**What this task involves:**
Images are to be left out when the records below are printed word for word.

**The input:**

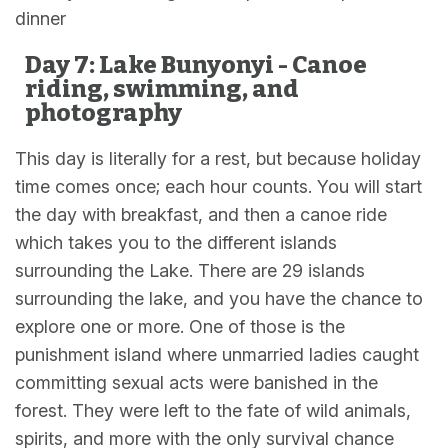
dinner
Day 7: Lake Bunyonyi - Canoe
riding, swimming, and
photography
This day is literally for a rest, but because holiday
time comes once; each hour counts. You will start
the day with breakfast, and then a canoe ride
which takes you to the different islands
surrounding the Lake. There are 29 islands
surrounding the lake, and you have the chance to
explore one or more. One of those is the
punishment island where unmarried ladies caught
committing sexual acts were banished in the
forest. They were left to the fate of wild animals,
spirits, and more with the only survival chance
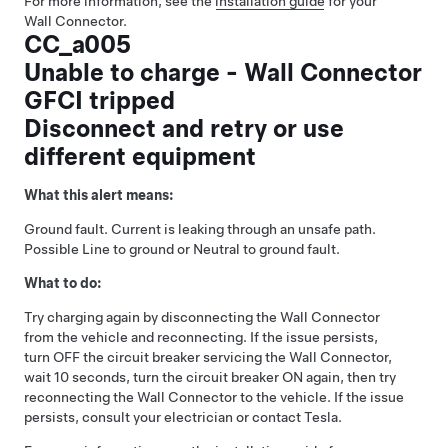
For more information, see the
installation guide
for your
Wall Connector.
CC_a005
Unable to charge - Wall Connector
GFCI tripped
Disconnect and retry or use
different equipment
What this alert means:
Ground fault. Current is leaking through an unsafe path.
Possible Line to ground or Neutral to ground fault.
What to do:
Try charging again by disconnecting the Wall Connector
from the vehicle and reconnecting. If the issue persists,
turn OFF the circuit breaker servicing the Wall Connector,
wait 10 seconds, turn the circuit breaker ON again, then try
reconnecting the Wall Connector to the vehicle. If the issue
persists, consult your electrician or contact Tesla.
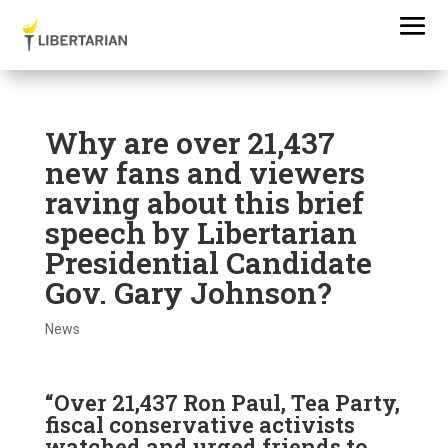
Why are over 21,437
new fans and viewers
raving about this brief
speech by Libertarian
Presidential Candidate
Gov. Gary Johnson?
News
“Over 21,437 Ron Paul, Tea Party,
fiscal conservative activists
watched and urged friends to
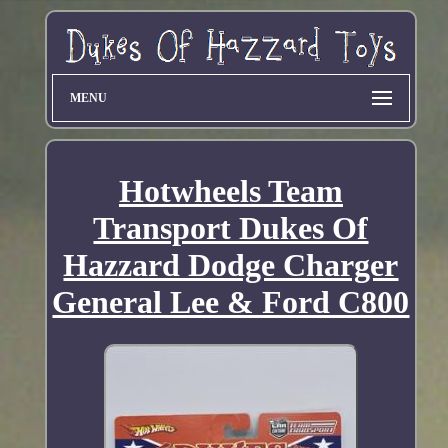
MENU
Hotwheels Team
Transport Dukes Of
Hazzard Dodge Charger
General Lee & Ford C800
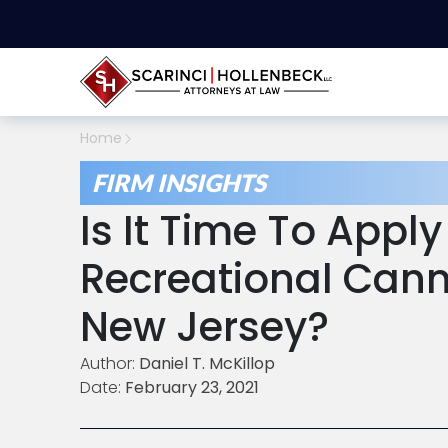
Home
FIRM INSIGHTS
Is It Time To Apply
Recreational Cann
New Jersey?
Author:
Daniel T. McKillop
Date:
February 23, 2021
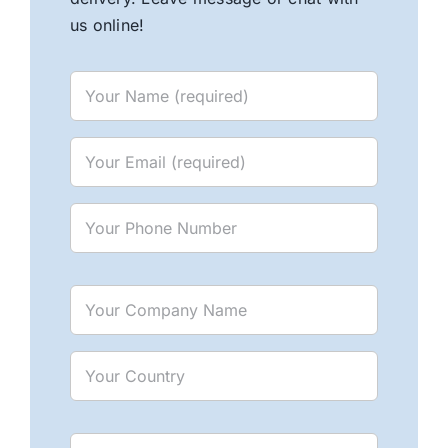
us online!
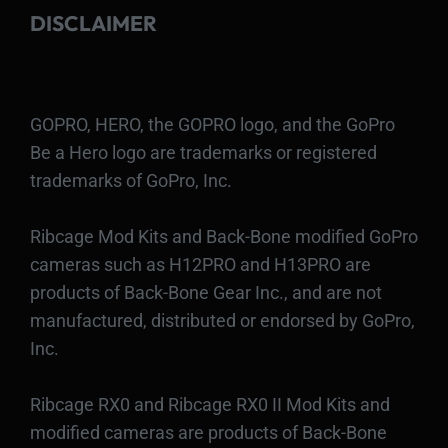
DISCLAIMER
GOPRO, HERO, the GOPRO logo, and the GoPro
Be a Hero logo are trademarks or registered
trademarks of GoPro, Inc.
Ribcage Mod Kits and Back-Bone modified GoPro
cameras such as H12PRO and H13PRO are
products of Back-Bone Gear Inc., and are not
manufactured, distributed or endorsed by GoPro,
Inc.
Ribcage RX0 and Ribcage RX0 II Mod Kits and
modified cameras are products of Back-Bone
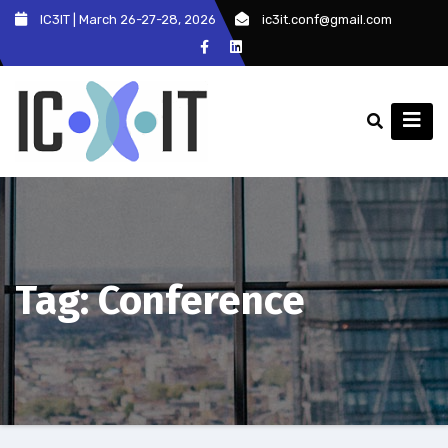
Skip
IC3IT | March 26-27-28, 2026
ic3it.conf@gmail.com
to
content
Tag:
Conference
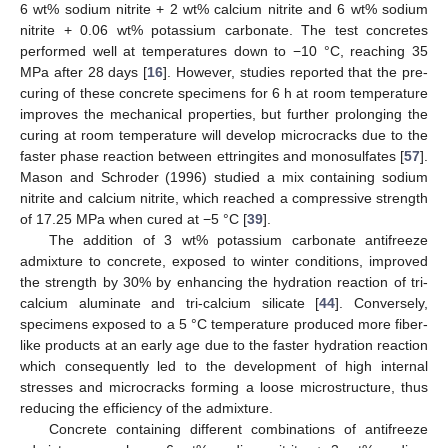
6 wt% sodium nitrite + 2 wt% calcium nitrite and 6 wt% sodium
nitrite + 0.06 wt% potassium carbonate. The test concretes
performed well at temperatures down to −10 °C, reaching 35
MPa after 28 days [
16
]. However, studies reported that the pre-
curing of these concrete specimens for 6 h at room temperature
improves the mechanical properties, but further prolonging the
curing at room temperature will develop microcracks due to the
faster phase reaction between ettringites and monosulfates [
57
].
Mason and Schroder (1996) studied a mix containing sodium
nitrite and calcium nitrite, which reached a compressive strength
of 17.25 MPa when cured at −5 °C [
39
].
The addition of 3 wt% potassium carbonate antifreeze
admixture to concrete, exposed to winter conditions, improved
the strength by 30% by enhancing the hydration reaction of tri-
calcium aluminate and tri-calcium silicate [
44
]. Conversely,
specimens exposed to a 5 °C temperature produced more fiber-
like products at an early age due to the faster hydration reaction
which consequently led to the development of high internal
stresses and microcracks forming a loose microstructure, thus
reducing the efficiency of the admixture.
Concrete containing different combinations of antifreeze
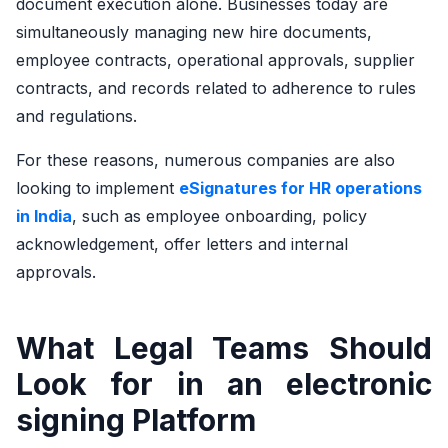
document execution alone. Businesses today are
simultaneously managing new hire documents,
employee contracts, operational approvals, supplier
contracts, and records related to adherence to rules
and regulations.
For these reasons, numerous companies are also
looking to implement
eSignatures for HR operations
in India
, such as employee onboarding, policy
acknowledgement, offer letters and internal
approvals.
What Legal Teams Should
Look for in an electronic
signing Platform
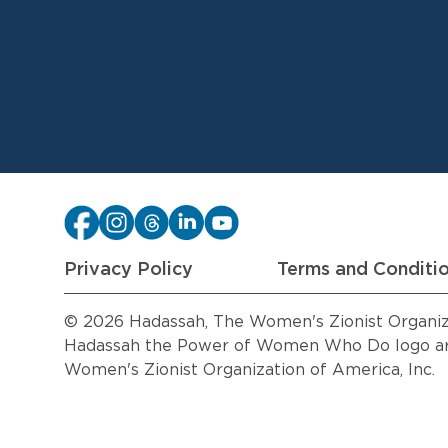
Privacy Policy
Terms and Conditi
© 2026 Hadassah, The Women's Zionist Organizat
Hadassah the Power of Women Who Do logo are
Women's Zionist Organization of America, Inc.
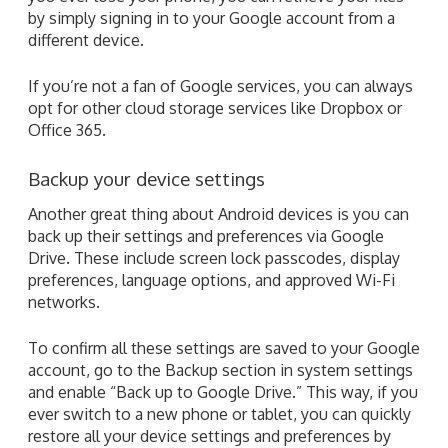
by simply signing in to your Google account from a
different device.
If you’re not a fan of Google services, you can always
opt for other cloud storage services like Dropbox or
Office 365.
Backup your device settings
Another great thing about Android devices is you can
back up their settings and preferences via Google
Drive. These include screen lock passcodes, display
preferences, language options, and approved Wi-Fi
networks.
To confirm all these settings are saved to your Google
account, go to the Backup section in system settings
and enable “Back up to Google Drive.” This way, if you
ever switch to a new phone or tablet, you can quickly
restore all your device settings and preferences by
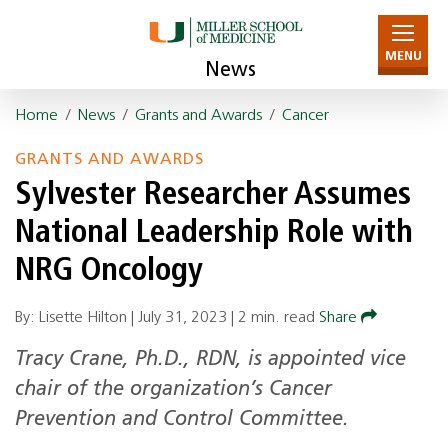
MENU
News
Home
/
News
/
Grants and Awards
/
Cancer
GRANTS AND AWARDS
Sylvester Researcher Assumes
National Leadership Role with
NRG Oncology
By: Lisette Hilton |
July 31, 2023
|
2 min. read
Share
Tracy Crane, Ph.D., RDN, is appointed vice
chair of the organization’s Cancer
Prevention and Control Committee.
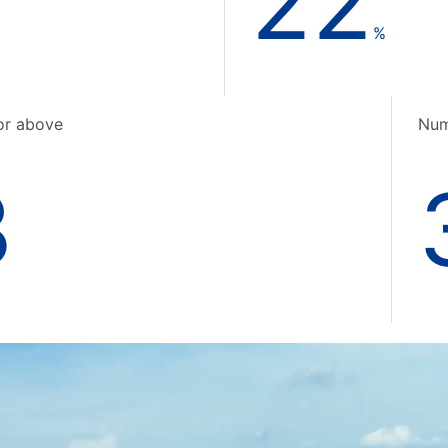
22
%
or above
Num
3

**Exercise solution:**
dinner
Day 7: Lake Bunyonyi - Canoe
riding, swimming, and
photography
This day is literally for a rest, but because holiday
time comes once; each hour counts. You will start
the day with breakfast, and then a canoe ride
which takes you to the different islands
surrounding the Lake. There are 29 islands
surrounding the lake, and you have the chance to
explore one or more. One of those is the
punishment island where unmarried ladies caught
committing sexual acts were banished in the
forest. They were left to the fate of wild animals,
spirits, and more with the only survival chance
For more information, see the
installation guide
for your
Wall Connector.
CC_a005
Unable to charge - Wall Connector
GFCI tripped
Disconnect and retry or use
different equipment
What this alert means:
Ground fault. Current is leaking through an unsafe path.
Possible Line to ground or Neutral to ground fault.
What to do:
Try charging again by disconnecting the Wall Connector
from the vehicle and reconnecting. If the issue persists,
turn OFF the circuit breaker servicing the Wall Connector,
wait 10 seconds, turn the circuit breaker ON again, then try
reconnecting the Wall Connector to the vehicle. If the issue
persists, consult your electrician or contact Tesla.
Why are over 21,437
new fans and viewers
raving about this brief
speech by Libertarian
Presidential Candidate
Gov. Gary Johnson?
News
“Over 21,437 Ron Paul, Tea Party,
fiscal conservative activists
watched and urged friends to
MENU
Hotwheels Team
Transport Dukes Of
Hazzard Dodge Charger
General Lee & Ford C800
Home
FIRM INSIGHTS
Is It Time To Apply
Recreational Cann
New Jersey?
Author:
Daniel T. McKillop
Date:
February 23, 2021
us online!
DISCLAIMER
GOPRO, HERO, the GOPRO logo, and the GoPro
Be a Hero logo are trademarks or registered
trademarks of GoPro, Inc.
Ribcage Mod Kits and Back-Bone modified GoPro
cameras such as H12PRO and H13PRO are
products of Back-Bone Gear Inc., and are not
manufactured, distributed or endorsed by GoPro,
Inc.
Ribcage RX0 and Ribcage RX0 II Mod Kits and
modified cameras are products of Back-Bone
Skip
IC3IT | March 26-27-28, 2026
ic3it.conf@gmail.com
to
content
Tag:
Conference
6 wt% sodium nitrite + 2 wt% calcium nitrite and 6 wt% sodium
nitrite + 0.06 wt% potassium carbonate. The test concretes
performed well at temperatures down to −10 °C, reaching 35
MPa after 28 days [
16
]. However, studies reported that the pre-
curing of these concrete specimens for 6 h at room temperature
improves the mechanical properties, but further prolonging the
curing at room temperature will develop microcracks due to the
faster phase reaction between ettringites and monosulfates [
57
].
Mason and Schroder (1996) studied a mix containing sodium
nitrite and calcium nitrite, which reached a compressive strength
of 17.25 MPa when cured at −5 °C [
39
].
The addition of 3 wt% potassium carbonate antifreeze
admixture to concrete, exposed to winter conditions, improved
the strength by 30% by enhancing the hydration reaction of tri-
calcium aluminate and tri-calcium silicate [
44
]. Conversely,
specimens exposed to a 5 °C temperature produced more fiber-
like products at an early age due to the faster hydration reaction
which consequently led to the development of high internal
stresses and microcracks forming a loose microstructure, thus
reducing the efficiency of the admixture.
Concrete containing different combinations of antifreeze
document execution alone. Businesses today are
simultaneously managing new hire documents,
employee contracts, operational approvals, supplier
contracts, and records related to adherence to rules
and regulations.
For these reasons, numerous companies are also
looking to implement
eSignatures for HR operations
in India
, such as employee onboarding, policy
acknowledgement, offer letters and internal
approvals.
What Legal Teams Should
Look for in an electronic
signing Platform
Privacy Policy
Terms and Conditi
© 2026 Hadassah, The Women's Zionist Organizat
Hadassah the Power of Women Who Do logo are
Women's Zionist Organization of America, Inc.
by simply signing in to your Google account from a
different device.
If you’re not a fan of Google services, you can always
opt for other cloud storage services like Dropbox or
Office 365.
Backup your device settings
Another great thing about Android devices is you can
back up their settings and preferences via Google
Drive. These include screen lock passcodes, display
preferences, language options, and approved Wi-Fi
networks.
To confirm all these settings are saved to your Google
account, go to the Backup section in system settings
and enable “Back up to Google Drive.” This way, if you
ever switch to a new phone or tablet, you can quickly
restore all your device settings and preferences by
MENU
News
Home
/
News
/
Grants and Awards
/
Cancer
GRANTS AND AWARDS
Sylvester Researcher Assumes
National Leadership Role with
NRG Oncology
By: Lisette Hilton |
July 31, 2023
|
2 min. read
Share
Tracy Crane, Ph.D., RDN, is appointed vice
chair of the organization’s Cancer
Prevention and Control Committee.
22
%
or above
Num
3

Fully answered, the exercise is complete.